Work order ::
All lines in the records below with the word "header" must be returned.

+++ Data for processing

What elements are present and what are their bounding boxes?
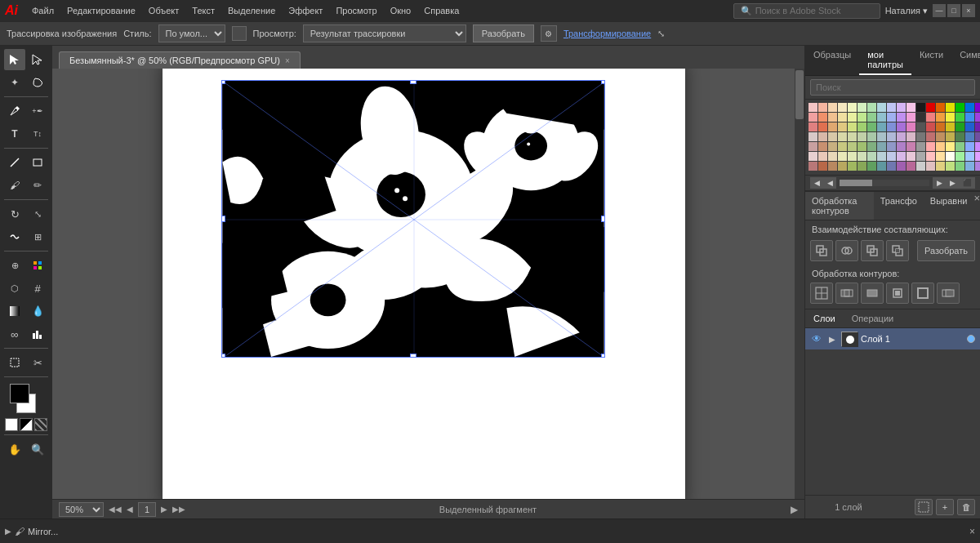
swatch[interactable] <box>828 142 837 151</box>
swatch[interactable] <box>877 113 886 122</box>
swatch[interactable] <box>897 142 906 151</box>
search-box[interactable]: 🔍 <box>733 3 880 19</box>
zoom-tool[interactable]: 🔍 <box>27 438 48 460</box>
swatch[interactable] <box>975 113 980 122</box>
tab-symbols[interactable]: Символы <box>951 46 980 75</box>
swatch[interactable] <box>867 113 876 122</box>
swatch[interactable] <box>887 162 896 171</box>
swatch[interactable] <box>946 113 955 122</box>
swatch[interactable] <box>916 122 925 131</box>
pencil-tool[interactable]: ✏ <box>27 175 48 196</box>
path-panel-close-button[interactable]: × <box>973 192 980 204</box>
delete-layer-button[interactable]: 🗑 <box>957 499 975 515</box>
swatch[interactable] <box>936 103 945 112</box>
minus-back-button[interactable] <box>937 283 960 304</box>
swatch[interactable] <box>808 152 817 161</box>
swatch[interactable] <box>867 152 876 161</box>
divide-button[interactable] <box>810 283 833 304</box>
expand-button[interactable]: Разобрать <box>473 24 534 42</box>
swatch[interactable] <box>897 132 906 141</box>
palette-prev-button[interactable]: ◀ <box>810 177 823 189</box>
swatch[interactable] <box>975 122 980 131</box>
swatch[interactable] <box>808 162 817 171</box>
search-input[interactable] <box>755 6 870 16</box>
eyedropper-tool[interactable]: 💧 <box>27 300 48 322</box>
type-tool[interactable]: T <box>4 123 25 145</box>
swatch[interactable] <box>858 162 866 171</box>
swatch[interactable] <box>936 162 945 171</box>
swatch[interactable] <box>877 162 886 171</box>
mesh-tool[interactable]: # <box>27 278 48 299</box>
swatch[interactable] <box>936 152 945 161</box>
menu-edit[interactable]: Редактирование <box>61 4 141 17</box>
swatch[interactable] <box>887 103 896 112</box>
menu-object[interactable]: Объект <box>143 4 185 17</box>
exclude-button[interactable] <box>886 240 909 261</box>
swatch[interactable] <box>946 162 955 171</box>
swatch[interactable] <box>897 122 906 131</box>
menu-select[interactable]: Выделение <box>222 4 281 17</box>
trim-button[interactable] <box>835 283 858 304</box>
swatch[interactable] <box>848 113 857 122</box>
handle-bottom-left[interactable] <box>221 354 225 358</box>
swatch[interactable] <box>975 103 980 112</box>
swatch[interactable] <box>946 122 955 131</box>
crop-button[interactable] <box>886 283 909 304</box>
swatch[interactable] <box>956 162 964 171</box>
swatch[interactable] <box>858 152 866 161</box>
swatch[interactable] <box>936 142 945 151</box>
swatch[interactable] <box>916 132 925 141</box>
swatch[interactable] <box>906 142 915 151</box>
swatch[interactable] <box>906 122 915 131</box>
tab-transform[interactable]: Трансфо <box>874 192 924 220</box>
layer-visibility-button[interactable]: 👁 <box>810 332 823 345</box>
swatch[interactable] <box>848 122 857 131</box>
handle-mid-left[interactable] <box>221 216 225 222</box>
tab-path-ops[interactable]: Обработка контуров <box>805 192 874 220</box>
page-input[interactable] <box>138 502 156 517</box>
swatch[interactable] <box>828 162 837 171</box>
swatch[interactable] <box>858 103 866 112</box>
swatch[interactable] <box>818 162 827 171</box>
swatch[interactable] <box>946 103 955 112</box>
swatch[interactable] <box>965 132 974 141</box>
swatch[interactable] <box>926 113 935 122</box>
zoom-select[interactable]: 50% <box>59 502 104 517</box>
last-page-button[interactable]: ▶▶ <box>172 505 185 514</box>
gradient-swatch[interactable] <box>20 418 33 431</box>
swatch[interactable] <box>946 142 955 151</box>
swatch[interactable] <box>818 152 827 161</box>
swatch[interactable] <box>867 162 876 171</box>
menu-help[interactable]: Справка <box>418 4 465 17</box>
trace-style-select[interactable]: По умол... <box>158 24 225 42</box>
swatch[interactable] <box>838 162 847 171</box>
swatch[interactable] <box>916 162 925 171</box>
swatch[interactable] <box>818 142 827 151</box>
swatch[interactable] <box>965 142 974 151</box>
warp-tool[interactable] <box>4 226 25 247</box>
swatch[interactable] <box>858 113 866 122</box>
line-tool[interactable] <box>4 152 25 173</box>
swatch[interactable] <box>975 142 980 151</box>
play-button[interactable]: ▶ <box>791 504 798 515</box>
gradient-tool[interactable] <box>4 300 25 322</box>
swatch[interactable] <box>906 103 915 112</box>
swatch[interactable] <box>956 103 964 112</box>
swatch-search-input[interactable] <box>810 79 975 96</box>
first-page-button[interactable]: ◀◀ <box>109 505 122 514</box>
apply-button[interactable]: Разобрать <box>917 240 975 261</box>
scale-tool[interactable]: ⤡ <box>27 203 48 225</box>
swatch[interactable] <box>946 132 955 141</box>
handle-top-left[interactable] <box>221 80 225 84</box>
palette-scroll-left[interactable]: ◀ <box>823 177 836 189</box>
swatch[interactable] <box>906 162 915 171</box>
palette-scrollbar-thumb[interactable] <box>840 180 872 186</box>
swatch[interactable] <box>916 142 925 151</box>
artwork-frame[interactable] <box>221 80 605 358</box>
tab-operations[interactable]: Операции <box>844 309 902 327</box>
menu-effect[interactable]: Эффект <box>283 4 328 17</box>
tab-swatches[interactable]: Образцы <box>805 46 859 75</box>
swatch[interactable] <box>808 122 817 131</box>
swatch[interactable] <box>936 132 945 141</box>
swatch[interactable] <box>828 122 837 131</box>
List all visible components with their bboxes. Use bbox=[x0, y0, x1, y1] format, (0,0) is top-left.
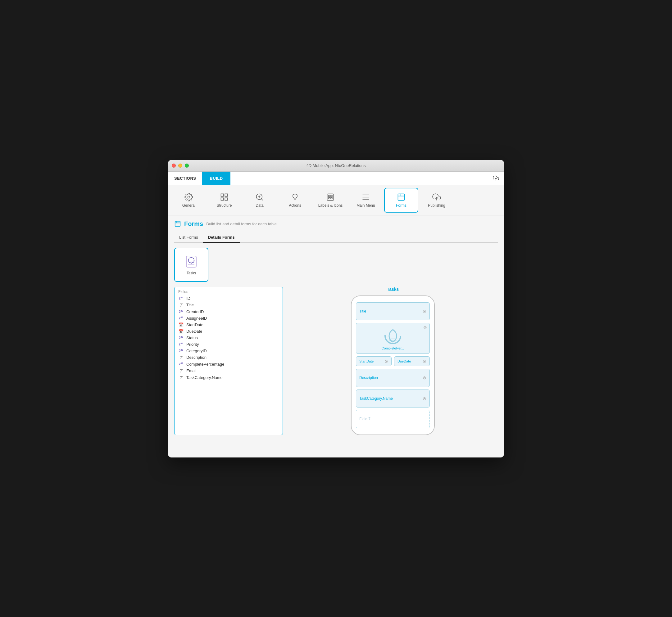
phone-field-title-close[interactable]: ⊗ bbox=[423, 309, 427, 314]
tasks-card-icon bbox=[184, 254, 199, 269]
maximize-button[interactable] bbox=[185, 164, 189, 168]
toolbar-publishing-label: Publishing bbox=[428, 203, 445, 208]
close-button[interactable] bbox=[172, 164, 176, 168]
toolbar: General Structure Data bbox=[168, 185, 504, 215]
phone-field-taskcategory[interactable]: TaskCategory.Name ⊗ bbox=[356, 390, 430, 408]
toolbar-publishing[interactable]: Publishing bbox=[419, 188, 454, 213]
phone-big-label: CompletePer... bbox=[382, 346, 404, 350]
phone-field-startdate[interactable]: StartDate ⊗ bbox=[356, 356, 391, 366]
window-title: 4D Mobile App: NtoOneRelations bbox=[307, 163, 366, 168]
nav-bar: SECTIONS BUILD bbox=[168, 172, 504, 185]
phone-field-startdate-close[interactable]: ⊗ bbox=[384, 359, 388, 364]
field-icon-date1: 📅 bbox=[178, 323, 184, 327]
field-taskcategory-name[interactable]: T TaskCategory.Name bbox=[175, 374, 283, 381]
toolbar-labels-icons-label: Labels & Icons bbox=[318, 203, 343, 208]
phone-field-dates-row: StartDate ⊗ DueDate ⊗ bbox=[356, 356, 430, 366]
phone-field-taskcategory-close[interactable]: ⊗ bbox=[423, 396, 427, 401]
svg-rect-18 bbox=[398, 194, 404, 200]
form-card-tasks[interactable]: Tasks bbox=[174, 248, 208, 282]
svg-point-29 bbox=[385, 328, 400, 344]
svg-rect-10 bbox=[327, 194, 334, 200]
field-icon-txt: T bbox=[178, 302, 184, 307]
svg-rect-3 bbox=[225, 194, 227, 196]
app-window: 4D Mobile App: NtoOneRelations SECTIONS … bbox=[168, 160, 504, 457]
field-icon-txt2: T bbox=[178, 355, 184, 360]
toolbar-forms[interactable]: Forms bbox=[384, 188, 418, 213]
svg-rect-11 bbox=[329, 195, 330, 197]
field-categoryid[interactable]: 232 CategoryID bbox=[175, 348, 283, 354]
forms-header-icon bbox=[174, 220, 181, 227]
phone-field-description-close[interactable]: ⊗ bbox=[423, 375, 427, 380]
fields-panel: Fields 232 ID T Title 232 CreatorID 232 … bbox=[174, 287, 283, 435]
fields-header: Fields bbox=[175, 287, 283, 295]
svg-rect-2 bbox=[221, 194, 223, 196]
svg-rect-13 bbox=[329, 197, 330, 199]
field-creatorid[interactable]: 232 CreatorID bbox=[175, 308, 283, 315]
field-icon-num: 232 bbox=[178, 296, 184, 300]
svg-line-7 bbox=[261, 199, 263, 200]
form-card-tasks-label: Tasks bbox=[187, 271, 196, 275]
toolbar-actions[interactable]: Actions bbox=[278, 188, 312, 213]
preview-panel: Tasks Title ⊗ ⊗ bbox=[288, 287, 498, 435]
field-priority[interactable]: 232 Priority bbox=[175, 341, 283, 348]
tab-details-forms[interactable]: Details Forms bbox=[203, 232, 240, 243]
phone-field-duedate-close[interactable]: ⊗ bbox=[423, 359, 427, 364]
phone-field-title[interactable]: Title ⊗ bbox=[356, 302, 430, 321]
phone-big-close[interactable]: ⊗ bbox=[423, 325, 427, 330]
field-icon-txt3: T bbox=[178, 368, 184, 373]
field-completepercentage[interactable]: 232 CompletePercentage bbox=[175, 361, 283, 368]
svg-point-1 bbox=[188, 196, 190, 198]
title-bar: 4D Mobile App: NtoOneRelations bbox=[168, 160, 504, 172]
svg-rect-12 bbox=[331, 195, 332, 197]
toolbar-data[interactable]: Data bbox=[242, 188, 277, 213]
window-controls bbox=[172, 164, 189, 168]
minimize-button[interactable] bbox=[178, 164, 182, 168]
field-icon-num3: 232 bbox=[178, 316, 184, 320]
nav-sections[interactable]: SECTIONS bbox=[168, 172, 202, 185]
phone-field-duedate[interactable]: DueDate ⊗ bbox=[394, 356, 430, 366]
svg-rect-22 bbox=[175, 221, 180, 227]
preview-title: Tasks bbox=[387, 287, 399, 292]
nav-upload[interactable] bbox=[488, 172, 504, 185]
forms-title: Forms bbox=[184, 220, 203, 227]
field-icon-num7: 232 bbox=[178, 362, 184, 366]
field-email[interactable]: T Email bbox=[175, 368, 283, 374]
field-id[interactable]: 232 ID bbox=[175, 295, 283, 302]
forms-subtitle: Build list and detail forms for each tab… bbox=[206, 222, 277, 226]
field-icon-num6: 232 bbox=[178, 349, 184, 353]
field-icon-num5: 232 bbox=[178, 342, 184, 346]
tab-list-forms[interactable]: List Forms bbox=[174, 232, 203, 243]
forms-header: Forms Build list and detail forms for ea… bbox=[174, 220, 498, 227]
field-icon-num4: 232 bbox=[178, 336, 184, 340]
field-icon-num2: 232 bbox=[178, 310, 184, 314]
phone-frame: Title ⊗ ⊗ CompletePer... bbox=[351, 295, 435, 435]
field-title[interactable]: T Title bbox=[175, 302, 283, 308]
field-icon-date2: 📅 bbox=[178, 329, 184, 334]
toolbar-labels-icons[interactable]: Labels & Icons bbox=[313, 188, 347, 213]
toolbar-structure[interactable]: Structure bbox=[207, 188, 241, 213]
field-duedate[interactable]: 📅 DueDate bbox=[175, 328, 283, 335]
field-description[interactable]: T Description bbox=[175, 354, 283, 361]
toolbar-forms-label: Forms bbox=[396, 203, 406, 208]
toolbar-main-menu[interactable]: Main Menu bbox=[349, 188, 383, 213]
complete-percentage-icon bbox=[383, 327, 402, 345]
svg-rect-5 bbox=[225, 198, 227, 200]
svg-rect-4 bbox=[221, 198, 223, 200]
toolbar-main-menu-label: Main Menu bbox=[356, 203, 375, 208]
toolbar-actions-label: Actions bbox=[289, 203, 301, 208]
phone-field-completepercentage[interactable]: ⊗ CompletePer... bbox=[356, 323, 430, 354]
field-status[interactable]: 232 Status bbox=[175, 335, 283, 341]
svg-rect-14 bbox=[331, 197, 332, 199]
forms-grid: Tasks bbox=[174, 248, 498, 282]
phone-field-7[interactable]: Field 7 bbox=[356, 410, 430, 428]
toolbar-structure-label: Structure bbox=[217, 203, 232, 208]
toolbar-data-label: Data bbox=[256, 203, 263, 208]
lower-section: Fields 232 ID T Title 232 CreatorID 232 … bbox=[174, 287, 498, 435]
toolbar-general[interactable]: General bbox=[172, 188, 206, 213]
content-area: Forms Build list and detail forms for ea… bbox=[168, 215, 504, 457]
toolbar-general-label: General bbox=[182, 203, 196, 208]
nav-build[interactable]: BUILD bbox=[202, 172, 230, 185]
field-assigneeid[interactable]: 232 AssigneeID bbox=[175, 315, 283, 322]
phone-field-description[interactable]: Description ⊗ bbox=[356, 369, 430, 387]
field-startdate[interactable]: 📅 StartDate bbox=[175, 322, 283, 328]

++++++

Answer section ::
forms-header-icon bbox=[174, 220, 181, 227]
fields-header: Fields bbox=[175, 287, 283, 295]
forms-header: Forms Build list and detail forms for ea… bbox=[174, 220, 498, 227]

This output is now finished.